Physical activity (PA) has been shown to reduce the incidence of and mortality from chronic diseases such as type 2 diabetes mellitus, hypertension, cardiovascular disease, obesity, bone disorders, stroke, and cancer (2,3,8,16,18,26). The U.S. Centers for Disease Control and Prevention (CDC) and the American College of Sports Medicine (ACSM) have recommended that adults should engage in at least 30 min of moderate activity 5 d·wk−1 or 20 min of vigorous activity at least 3 d·wk−1, either by participating in exercise/sports or via transportation, daily living activities, and household chores (25).
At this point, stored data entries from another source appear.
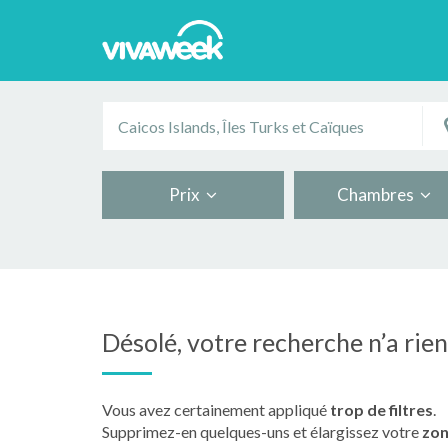
Prix
Chambres
Désolé, votre recherche n’a rie
Vous avez certainement appliqué
trop de filtres
.
Supprimez-en quelques-uns et élargissez votre
zon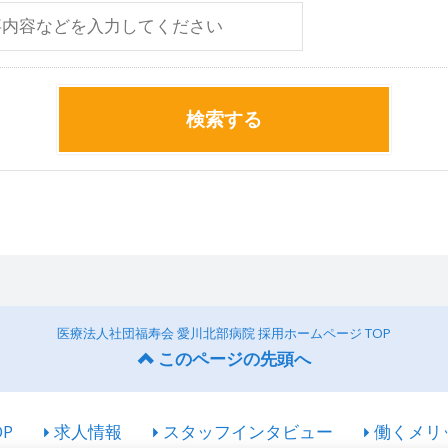
検索する
医療法人社団福寿会 愛川北部病院 採用ホームページ TOP
このページの先頭へ
OP
求人情報
スタッフインタビュー
働くメリ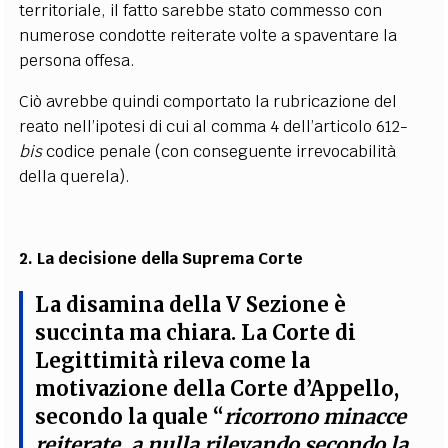
territoriale, il fatto sarebbe stato commesso con
numerose condotte reiterate volte a spaventare la
persona offesa.
Ciò avrebbe quindi comportato la rubricazione del
reato nell’ipotesi di cui al comma 4 dell’articolo 612-
bis
codice penale (con conseguente irrevocabilità
della querela).
2. La decisione della Suprema Corte
La disamina della V Sezione è
succinta ma chiara. La Corte di
Legittimità rileva come la
motivazione della Corte d’Appello,
secondo la quale “
ricorrono minacce
reiterate, a nulla rilevando secondo la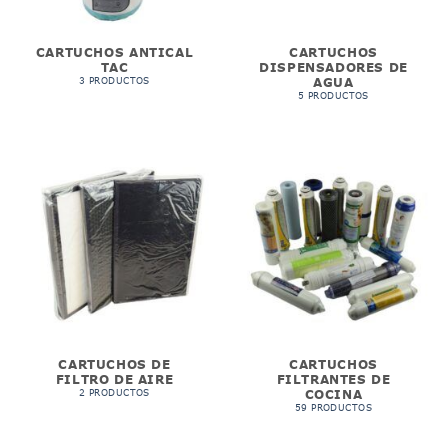
CARTUCHOS ANTICAL
CARTUCHOS
TAC
DISPENSADORES DE
AGUA
3 PRODUCTOS
5 PRODUCTOS
CARTUCHOS DE
CARTUCHOS
FILTRO DE AIRE
FILTRANTES DE
COCINA
2 PRODUCTOS
59 PRODUCTOS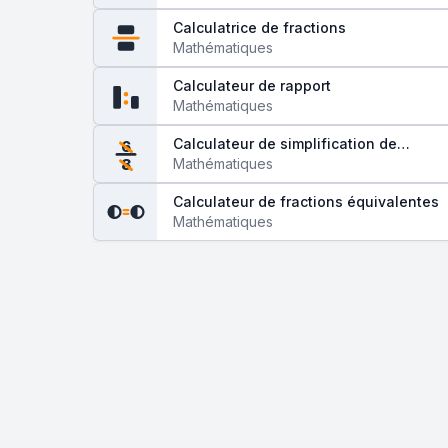
Calculatrice de fractions
Mathématiques
Calculateur de rapport
Mathématiques
Calculateur de simplification de
6
fractions
Mathématiques
8
Calculateur de fractions équivalentes
Mathématiques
Patterns of PA differ across countries and ethnic groups. In a study of 15 member states of the European Union, 73.1% adults reported participating in some kind of leisure-time exercise/sports, but few ever commuted by walking or bicycling (21). In the Inter-Tribal Heart Project conducted in the United States, about 80% of Native Americans reported never walking or cycling to and from work (16). Because less PA is required by occupations and transportation in industrialized societies such as those in North America and Europe, PA tends to come more from leisure-time activities (25) in those countries. In developing countries, on the other hand, the PA required for transportation and daily living activities tends to be more important than PA coming from leisure-time exercise/sports (14).
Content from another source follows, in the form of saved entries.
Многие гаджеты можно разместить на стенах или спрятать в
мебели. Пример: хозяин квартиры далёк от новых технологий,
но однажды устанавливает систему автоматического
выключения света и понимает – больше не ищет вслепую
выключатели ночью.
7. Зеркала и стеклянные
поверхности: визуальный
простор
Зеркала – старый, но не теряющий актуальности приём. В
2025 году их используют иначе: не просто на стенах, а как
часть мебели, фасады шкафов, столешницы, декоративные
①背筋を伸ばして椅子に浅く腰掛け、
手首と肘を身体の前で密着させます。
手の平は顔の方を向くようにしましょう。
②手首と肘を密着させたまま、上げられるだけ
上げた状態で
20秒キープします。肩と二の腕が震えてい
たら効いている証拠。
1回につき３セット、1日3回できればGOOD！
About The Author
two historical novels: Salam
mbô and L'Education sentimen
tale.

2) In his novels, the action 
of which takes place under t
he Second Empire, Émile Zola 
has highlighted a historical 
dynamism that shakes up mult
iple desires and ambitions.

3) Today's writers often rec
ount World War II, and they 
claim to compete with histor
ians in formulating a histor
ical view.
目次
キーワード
Several epidemiological studies have shown that leisure-time PA is associated with higher socioeconomic status (4,6,13,16,22,27). In a review of 45 newly published studies, adults' participation in physical activity in adulthood was found to be inversely related to age, blue-collar occupation, high-risk for heart disease, and nonwhite race, but it was positively related to childlessness, education, male gender, income, and injury history (30). Several studies have shown a correlation between leisure-time exercise/sports and demographic and socioeconomic factors such as age, marital status, educational attainment, gender, and ethnicity (18), as well as lifestyle factors such as smoking (4,22,27,29), alcohol consumption (7,23), and obesity (21). However, determinants for other kinds of activity, such as walking or cycling for transportation or daily living activity, occupational activity, and incidental activity, are less well characterized (30). Understanding patterns of PA and their correlates is very important for the evaluation of the health benefits related to PA and for promoting the benefits of an active lifestyle.
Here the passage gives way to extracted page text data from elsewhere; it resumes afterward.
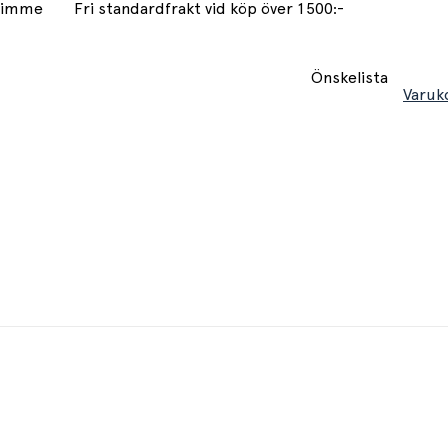
 timme
Fri standardfrakt vid köp över 1500:-
Önskelista
Varuk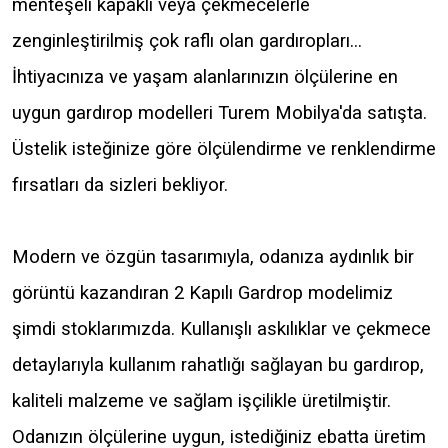
menteşeli kapaklı veya çekmecelerle
zenginleştirilmiş çok raflı olan gardıropları...
İhtiyacınıza ve yaşam alanlarınızın ölçülerine en
uygun gardırop modelleri Turem Mobilya'da satışta.
Üstelik isteğinize göre ölçülendirme ve renklendirme
fırsatları da sizleri bekliyor.
Modern ve özgün tasarımıyla, odanıza aydınlık bir
görüntü kazandıran 2 Kapılı Gardrop modelimiz
şimdi stoklarımızda. Kullanışlı askılıklar ve çekmece
detaylarıyla kullanım rahatlığı sağlayan bu gardırop,
kaliteli malzeme ve sağlam işçilikle üretilmiştir.
Odanızın ölçülerine uygun, istediğiniz ebatta üretim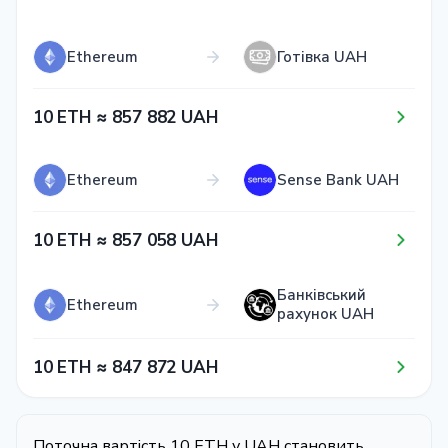
Ethereum
Готівка UAH
1​0​ ETH ≈ 8​5​7​ 8​8​2​ UAH
Ethereum
Sense Bank UAH
1​0​ ETH ≈ 8​5​7​ 0​5​8​ UAH
Банківський
Ethereum
рахунок UAH
1​0​ ETH ≈ 8​4​7​ 8​7​2​ UAH
Поточна вартість 10 ETH у UAH становить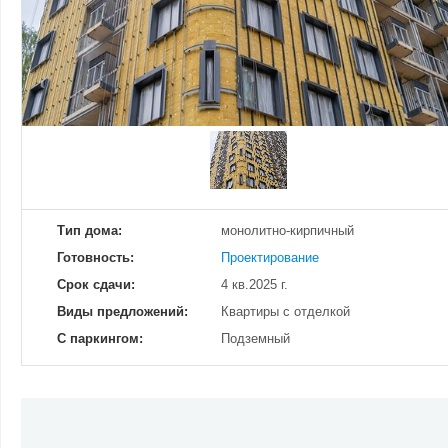
Добавить фотографию
Изменено:
23.12.2024
Просмотров
6
Тип дома:
монолитно-кирпичный
Готовность:
Проектирование
Срок сдачи:
4 кв.2025 г.
Виды предложений:
Квартиры с отделкой
С паркингом:
Подземный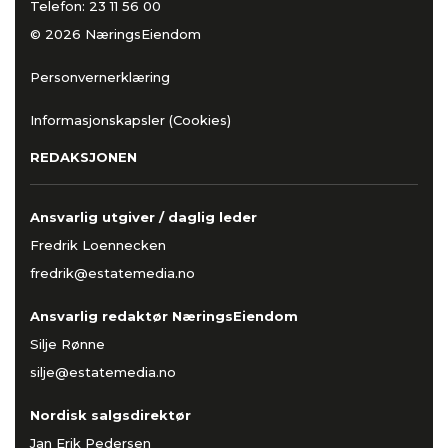
Telefon:
23 11 56 00
© 2026 NæringsEiendom
Personvernerklæring
Informasjonskapsler (Cookies)
REDAKSJONEN
Ansvarlig utgiver / daglig leder
Fredrik Loennecken
fredrik@estatemedia.no
Ansvarlig redaktør NæringsEiendom
Silje Rønne
silje@estatemedia.no
Nordisk salgsdirektør
Jan Erik Pedersen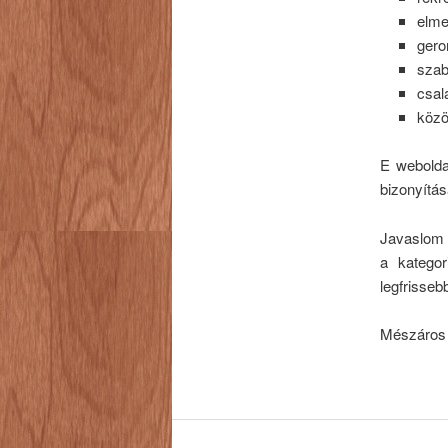
elme
gero
szab
csal
köz
E webolda
bizonyítás
Javaslom a
a kategor
legfrisseb
Mészáros 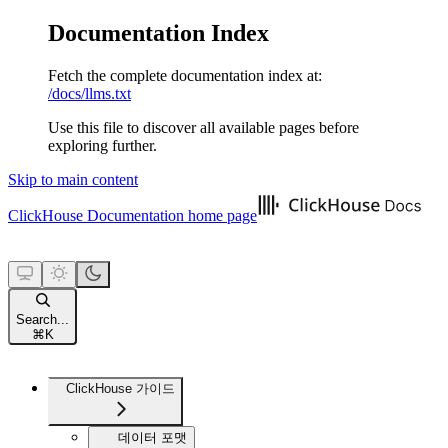
Documentation Index
Fetch the complete documentation index at:
/docs/llms.txt
Use this file to discover all available pages before
exploring further.
Skip to main content
ClickHouse Documentation
home page
Search...
⌘
K
ClickHouse 가이드
데이터 포맷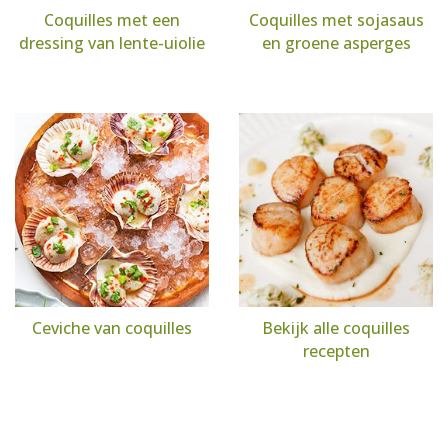
Coquilles met een
Coquilles met sojasaus
dressing van lente-uiolie
en groene asperges
Ceviche van coquilles
Bekijk alle coquilles
recepten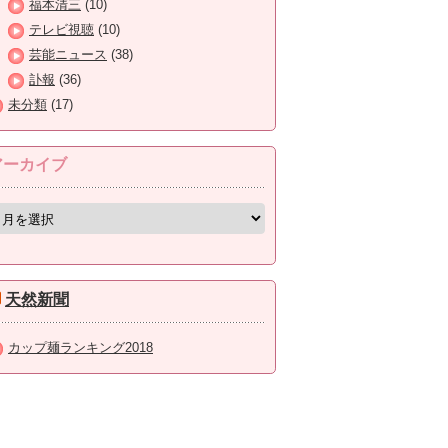
福本清三
(10)
テレビ視聴
(10)
芸能ニュース
(38)
訃報
(36)
未分類
(17)
アーカイブ
天然新聞
カップ麺ランキング2018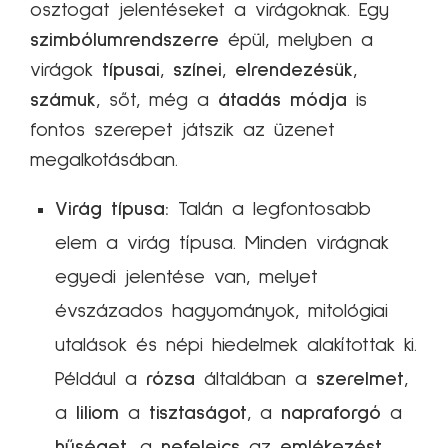
osztogat jelentéseket a virágoknak. Egy
szimbólumrendszerre
épül, melyben a
virágok
típusai
,
színei
,
elrendezésük
,
számuk
, sőt, még a
átadás módja
is
fontos szerepet játszik az üzenet
megalkotásában.
Virág típusa:
Talán a legfontosabb
elem a virág típusa. Minden virágnak
egyedi jelentése van, melyet
évszázados hagyományok, mitológiai
utalások és népi hiedelmek alakítottak ki.
Például a
rózsa
általában a
szerelmet
,
a
liliom
a
tisztaságot
, a
napraforgó
a
hűséget
, a
nefelejcs
az
emlékezést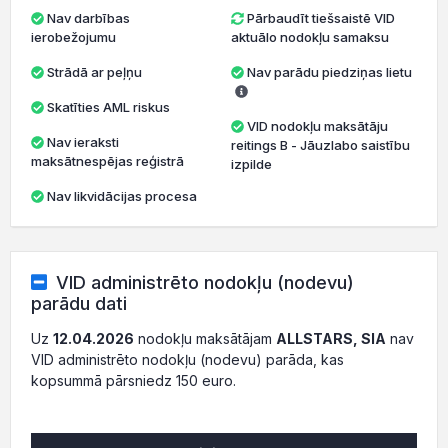
Nav darbības
Pārbaudīt tiešsaistē VID
ierobežojumu
aktuālo nodokļu samaksu
Strādā ar peļņu
Nav parādu piedziņas lietu
Skatīties AML riskus
VID nodokļu maksātāju
Nav ieraksti
reitings B - Jāuzlabo saistību
maksātnespējas reģistrā
izpilde
Nav likvidācijas procesa
VID administrēto nodokļu (nodevu)
parādu dati
Uz
12.04.2026
nodokļu maksātājam
ALLSTARS, SIA
nav
VID administrēto nodokļu (nodevu) parāda, kas
kopsummā pārsniedz 150 euro.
In this report, we describe the patterns of PA and their interrelations and associations with individual socioeconomic status and lifestyle factors in middle-aged and elderly Chinese men living in Shanghai.
MATERIALS AND METHODS
The Shanghai Men's Health Study (SMHS) is a population-based cohort study. All men who resided in the eight study communities and were between the ages of 40 and 74 yr were eligible for the study. Trained interviewers visited the homes of 83,107 eligible men, and 74.1% (N = 61,582) were recruited into the study. Reasons for nonparticipation were refusals (21.1%), absence during the study period (3.1%), and other miscellaneous reasons, including poor health or hearing problems (1.7%). The study protocols were approved by the institutional review boards of all participating institutes, and all participants provided written, informed consent.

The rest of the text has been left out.